In a recent blog essay (and in my work over the past 15 years), I argued that animal welfare not only fails to provide significant protection for animal interests but that it is counterproductive because it makes people feel more comfortable about animal exploitation. This perpetuates animal exploitation and may even result in a net increase in animal suffering through increased consumption.
Here is a stunning recent example of what I am talking about.

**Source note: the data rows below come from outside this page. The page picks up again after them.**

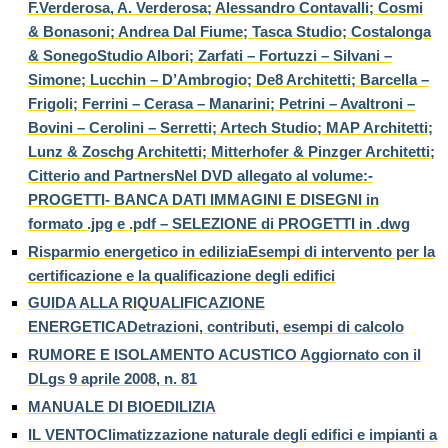
F.Verderosa, A. Verderosa; Alessandro Contavalli; Cosmi
& Bonasoni; Andrea Dal Fiume; Tasca Studio; Costalonga
& SonegoStudio Albori; Zarfati – Fortuzzi – Silvani –
Simone; Lucchin – D’Ambrogio; De8 Architetti; Barcella –
Frigoli; Ferrini – Cerasa – Manarini; Petrini – Avaltroni –
Bovini – Cerolini – Serretti; Artech Studio; MAP Architetti;
Lunz & Zoschg Architetti; Mitterhofer & Pinzger Architetti;
Citterio and PartnersNel DVD allegato al volume:-
PROGETTI- BANCA DATI IMMAGINI E DISEGNI in
formato .jpg e .pdf – SELEZIONE di PROGETTI in .dwg
Risparmio energetico in ediliziaEsempi di intervento per la
certificazione e la qualificazione degli edifici
GUIDA ALLA RIQUALIFICAZIONE
ENERGETICADetrazioni, contributi, esempi di calcolo
RUMORE E ISOLAMENTO ACUSTICO Aggiornato con il
DLgs 9 aprile 2008, n. 81
MANUALE DI BIOEDILIZIA
IL VENTOClimatizzazione naturale degli edifici e impianti a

Strauss Veal & Lamb, which claims to process between 18% to 25% of the calves used for veal in the U.S., has set a goal of completely converting from stalls to group pens in the next 2-3 years. Randy Strauss, the company’s CEO, has written that veal crates are “inhumane and archaic” and “do nothing more than subject a calf to stress, fear, physical harm and pain.” Stating that “Animal rights are important,” he said: “We want to be the company to revolutionize the veal industry. There are a growing number of people who, if they feel good about what they’re eating, will eat veal. If we can capture that market, we’re going to increase the 0.6-pound per capita consumption market resulting in a healthier veal industry.” Strauss asserts that veal consumption rose in Europe, where individual veal stalls are now illegal, during the 5-10 year conversion process there. The company has also expressed interest in free-range and organic production.
- Strauss explicitly acknowledges that his goal is to make people “feel good” about eating veal.
- Strauss explicitly recognizes that welfare reform will lead to increased consumption of veal.
- Strauss reports that increased veal consumption occurred in Europe in response to welfare reform.
You can read an article about Strauss, “Revolutionizing the Veal Industry,” the cover story in the December issue of Meat Processing.
Animal welfare reform will not, as some claim, lead to the abolition of exploitation; it will lead to more animal consumption. Animal welfare reform will not lead to eradication of the property status of animals; it will merely reinforce that status.
Animal welfare does not even reduce net animal suffering. Do the math. Assume that we are consuming 5 veal calves who each experience 10 units of suffering over the course of their lives, from being taken from their mothers shortly after birth to their slaughter in the abattoir. That is 50 units of suffering total. Further assume that a particular welfare reform results in a decrease of 1 unit of suffering, so each calf now experiences 9 total units of suffering. But consumption goes up to 6 calves because we now “feel good” about eating veal. We now have a total of 54 units of suffering.
If, however, we reduce consumption from 5 calves to 4, we lower net suffering from 50 units to 40 units.
In short, animal welfare fails on its own terms as well as not moving us closer to abolition and eradicating the property status of animals.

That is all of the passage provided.